Donal regarda Rowan et ne vit rien qu'une expression impénétrable.

Il a beau être cheysuli, c'est avant tout le serviteur de Karyon. Il a lair plus homanan que le Mujhar en personne !

Donal regarda l’épée qui pendait au flanc gauche de Rowan. Une épée homanane, utilisée par un Cheysuli.

Le visage sombre de Rowan s'empourpra. Pendant le qu'mahlin de Shaine, il avait survécu en occultant de propos délibéré la vérité sur ses origines. Il était né cheysuli, mais il avait été élevé par des parents d'adoption ellasiens, venus vivre à Homana... Désormais libre d'embrasser les coutumes de sa race, il avait choisi de ne pas le faire. Extérieurement cheysuli, il était intérieurement homanan. Le bras droit de Karyon.
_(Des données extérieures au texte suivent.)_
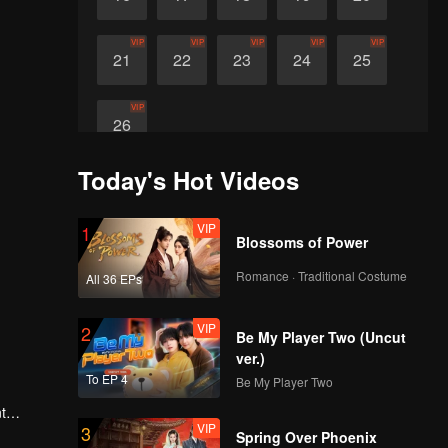
VIP
VIP
VIP
VIP
VIP
21
22
23
24
25
VIP
26
Today's Hot Videos
VIP
1
Blossoms of Power
Romance · Traditional Costume
All 36 EPs
VIP
2
Be My Player Two (Uncut
ver.)
To EP 4
Be My Player Two
t
VIP
3
 Wang
Spring Over Phoenix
Au lieu de mon su'fali ( son véritable homme lige ).

Mais Donal ne blâmait pas entièrement Rowan. Le départ de Finn avait été manigancé par quelqu'un d'autre, et facilité par Karyon lui-même.

Le visage de Rowan se crispa soudain sous le regard de Donal, qui s'en sentit honteux.

Ce n’est pas sa faute. Il a été élevé par des non-élus. Sans lir, il lui manque aussi un cœur et une âme. Mais il fait du mieux qu’il peut.

Donal regarda l'épée royale d'Homana, sachant qu'elle était cheysulie. Puis il regarda Rowan.

Sans un mot, celui-ci tira son épée du fourreau et la lui tendit.